##### Data provided

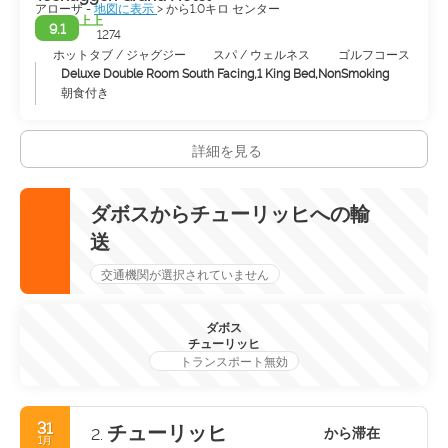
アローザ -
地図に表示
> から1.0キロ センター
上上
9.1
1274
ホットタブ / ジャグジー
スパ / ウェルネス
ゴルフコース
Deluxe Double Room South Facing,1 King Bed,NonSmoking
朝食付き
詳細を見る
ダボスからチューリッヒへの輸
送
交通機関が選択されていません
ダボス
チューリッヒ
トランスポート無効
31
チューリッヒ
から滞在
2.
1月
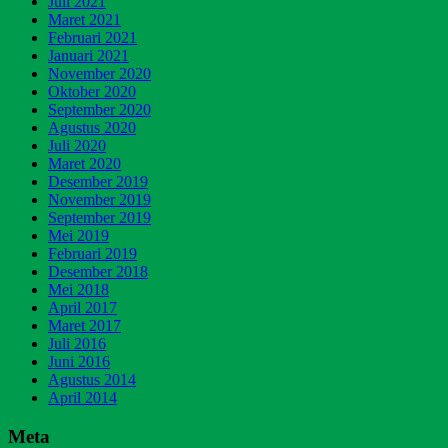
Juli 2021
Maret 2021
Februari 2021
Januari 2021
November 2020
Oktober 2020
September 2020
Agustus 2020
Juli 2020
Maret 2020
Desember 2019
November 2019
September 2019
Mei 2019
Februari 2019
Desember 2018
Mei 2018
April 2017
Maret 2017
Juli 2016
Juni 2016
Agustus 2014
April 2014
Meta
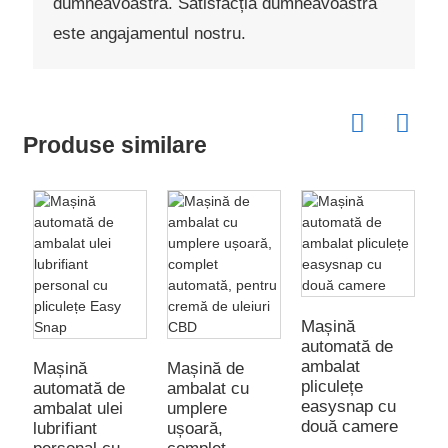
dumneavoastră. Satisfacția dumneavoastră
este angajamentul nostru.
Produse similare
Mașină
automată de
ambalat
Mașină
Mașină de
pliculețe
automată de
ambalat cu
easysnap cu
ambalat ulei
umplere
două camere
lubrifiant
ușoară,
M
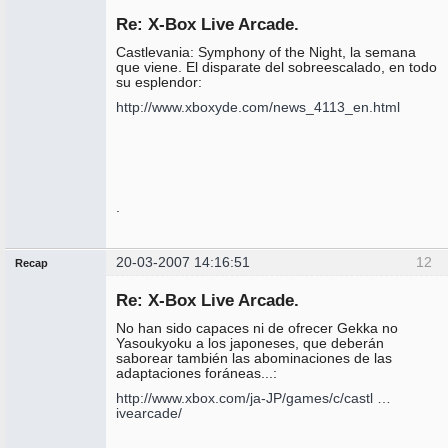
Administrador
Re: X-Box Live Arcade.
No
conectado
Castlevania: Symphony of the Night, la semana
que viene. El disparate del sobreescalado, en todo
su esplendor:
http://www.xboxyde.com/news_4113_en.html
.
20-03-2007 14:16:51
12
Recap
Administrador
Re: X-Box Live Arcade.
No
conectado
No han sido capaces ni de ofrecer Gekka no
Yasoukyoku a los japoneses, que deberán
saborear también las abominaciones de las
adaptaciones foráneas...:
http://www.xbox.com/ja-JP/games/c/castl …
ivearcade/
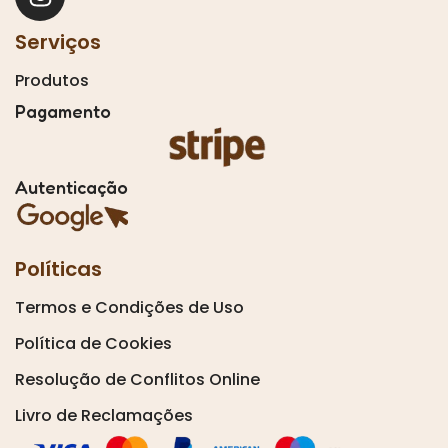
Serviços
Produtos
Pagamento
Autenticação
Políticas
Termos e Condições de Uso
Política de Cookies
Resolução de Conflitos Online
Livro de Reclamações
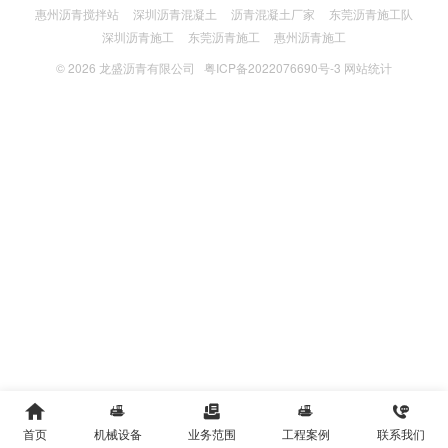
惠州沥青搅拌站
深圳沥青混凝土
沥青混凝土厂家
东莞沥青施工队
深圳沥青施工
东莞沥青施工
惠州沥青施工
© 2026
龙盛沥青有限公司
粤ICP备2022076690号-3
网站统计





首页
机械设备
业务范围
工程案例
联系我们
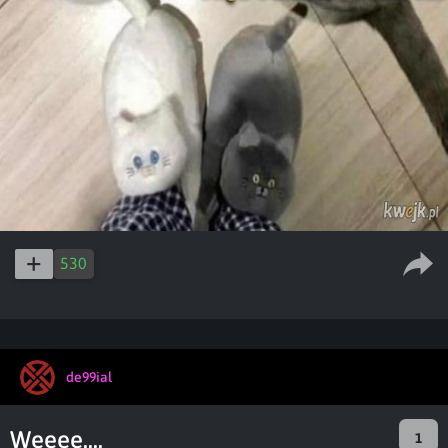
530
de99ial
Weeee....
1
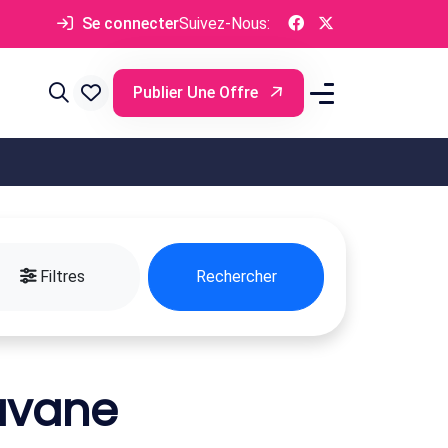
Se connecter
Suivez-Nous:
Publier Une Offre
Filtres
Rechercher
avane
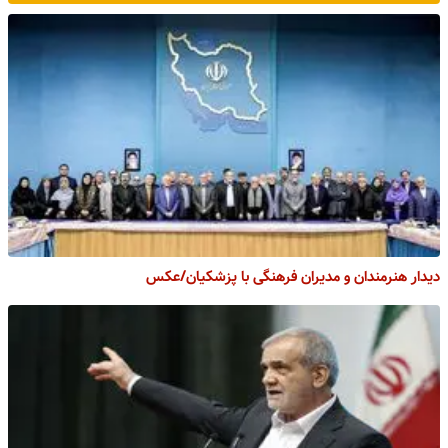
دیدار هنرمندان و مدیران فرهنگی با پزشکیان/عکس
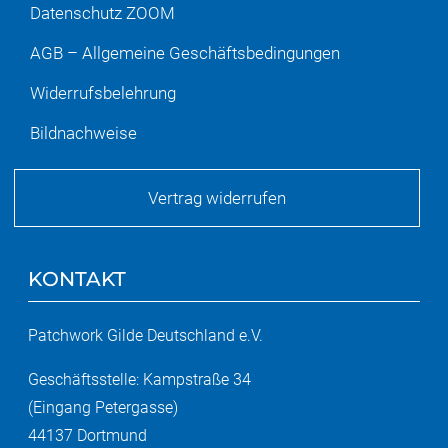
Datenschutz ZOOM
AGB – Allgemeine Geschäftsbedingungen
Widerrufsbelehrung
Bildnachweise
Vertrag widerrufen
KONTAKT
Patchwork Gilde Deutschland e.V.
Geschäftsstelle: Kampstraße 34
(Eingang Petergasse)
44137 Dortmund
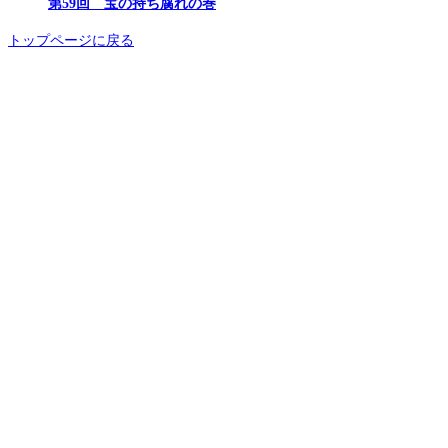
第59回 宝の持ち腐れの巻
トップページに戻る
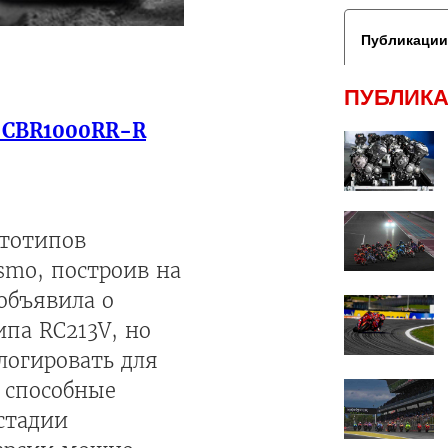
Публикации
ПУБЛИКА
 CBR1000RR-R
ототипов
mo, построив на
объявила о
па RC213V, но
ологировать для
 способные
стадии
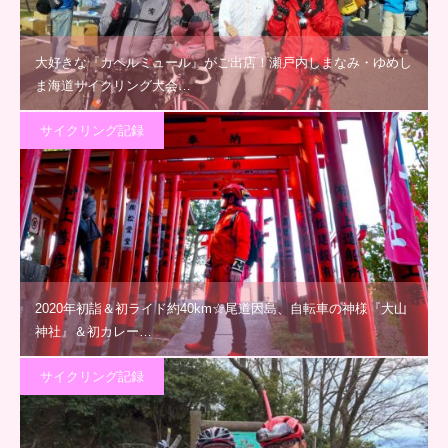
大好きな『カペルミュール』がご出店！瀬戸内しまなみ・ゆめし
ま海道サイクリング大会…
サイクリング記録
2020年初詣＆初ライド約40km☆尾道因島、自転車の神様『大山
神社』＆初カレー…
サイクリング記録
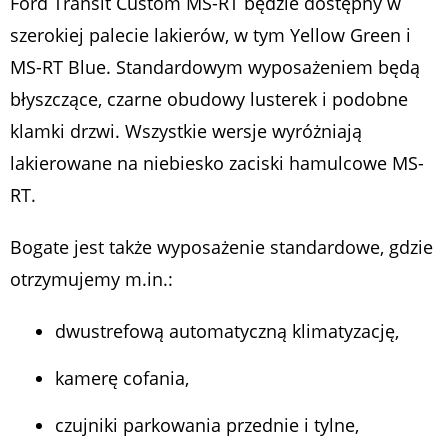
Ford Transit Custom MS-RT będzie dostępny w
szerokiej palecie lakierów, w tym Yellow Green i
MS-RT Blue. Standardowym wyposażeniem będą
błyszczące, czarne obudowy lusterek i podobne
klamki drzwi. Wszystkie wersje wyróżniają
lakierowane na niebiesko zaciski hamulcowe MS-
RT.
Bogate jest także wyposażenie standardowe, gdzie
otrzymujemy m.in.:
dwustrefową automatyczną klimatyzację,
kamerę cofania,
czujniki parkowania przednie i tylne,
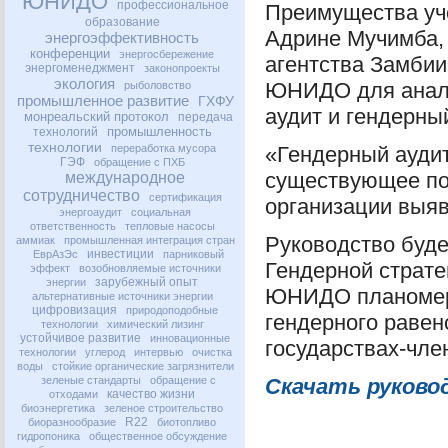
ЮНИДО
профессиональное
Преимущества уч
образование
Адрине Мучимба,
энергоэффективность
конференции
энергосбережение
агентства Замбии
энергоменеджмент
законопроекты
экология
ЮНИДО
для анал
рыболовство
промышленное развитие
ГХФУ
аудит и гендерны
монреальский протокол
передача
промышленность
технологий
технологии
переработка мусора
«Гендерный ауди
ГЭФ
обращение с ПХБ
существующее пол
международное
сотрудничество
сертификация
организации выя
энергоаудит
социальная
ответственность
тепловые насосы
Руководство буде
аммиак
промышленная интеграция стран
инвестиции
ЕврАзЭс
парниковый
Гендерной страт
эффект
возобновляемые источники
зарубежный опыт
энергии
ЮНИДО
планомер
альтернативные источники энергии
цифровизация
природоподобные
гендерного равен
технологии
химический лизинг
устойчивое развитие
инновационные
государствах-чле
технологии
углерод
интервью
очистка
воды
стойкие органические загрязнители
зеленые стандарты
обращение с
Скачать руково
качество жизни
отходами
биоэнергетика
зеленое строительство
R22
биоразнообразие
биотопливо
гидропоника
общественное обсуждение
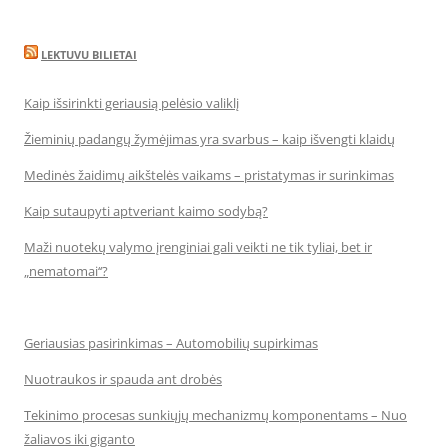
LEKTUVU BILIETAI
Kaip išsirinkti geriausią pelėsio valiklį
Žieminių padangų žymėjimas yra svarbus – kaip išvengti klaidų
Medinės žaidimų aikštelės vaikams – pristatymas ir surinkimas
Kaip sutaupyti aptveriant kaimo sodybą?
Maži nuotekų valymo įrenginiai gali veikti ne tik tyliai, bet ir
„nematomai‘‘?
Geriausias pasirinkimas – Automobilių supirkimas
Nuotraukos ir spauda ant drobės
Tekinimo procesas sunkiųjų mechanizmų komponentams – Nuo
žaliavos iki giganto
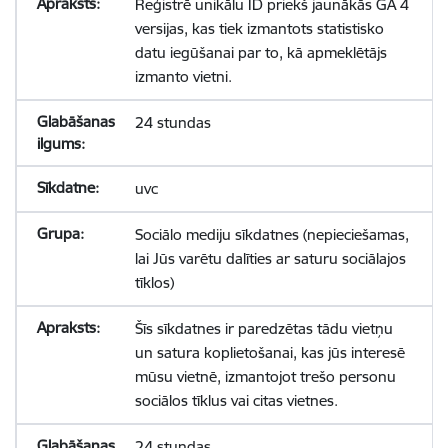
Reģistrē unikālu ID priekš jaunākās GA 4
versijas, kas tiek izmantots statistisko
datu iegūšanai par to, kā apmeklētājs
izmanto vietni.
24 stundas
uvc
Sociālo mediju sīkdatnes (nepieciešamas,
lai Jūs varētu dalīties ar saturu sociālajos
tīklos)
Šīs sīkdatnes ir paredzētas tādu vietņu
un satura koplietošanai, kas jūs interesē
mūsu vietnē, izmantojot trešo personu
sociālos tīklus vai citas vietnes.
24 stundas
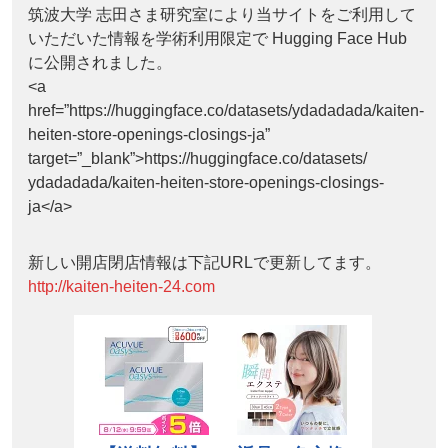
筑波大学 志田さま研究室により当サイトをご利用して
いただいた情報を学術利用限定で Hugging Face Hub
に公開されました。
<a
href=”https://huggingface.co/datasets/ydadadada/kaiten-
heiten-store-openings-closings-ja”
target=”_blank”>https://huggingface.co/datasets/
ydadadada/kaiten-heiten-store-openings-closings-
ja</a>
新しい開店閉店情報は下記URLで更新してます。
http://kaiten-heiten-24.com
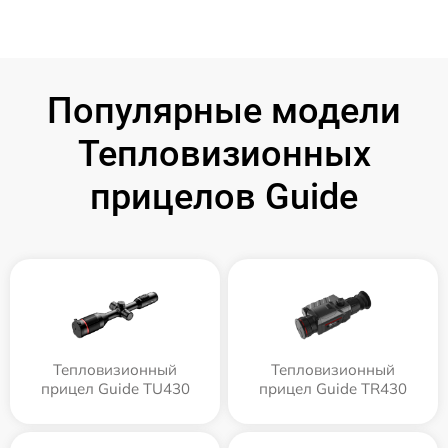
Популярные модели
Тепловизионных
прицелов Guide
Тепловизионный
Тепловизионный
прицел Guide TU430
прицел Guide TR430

##########

#### Required work
In the entries above, find each line that includes the string "openings" and copy it.

#### Solved problem
heiten-store-openings-closings-ja”
ydadadada/kaiten-heiten-store-openings-closings-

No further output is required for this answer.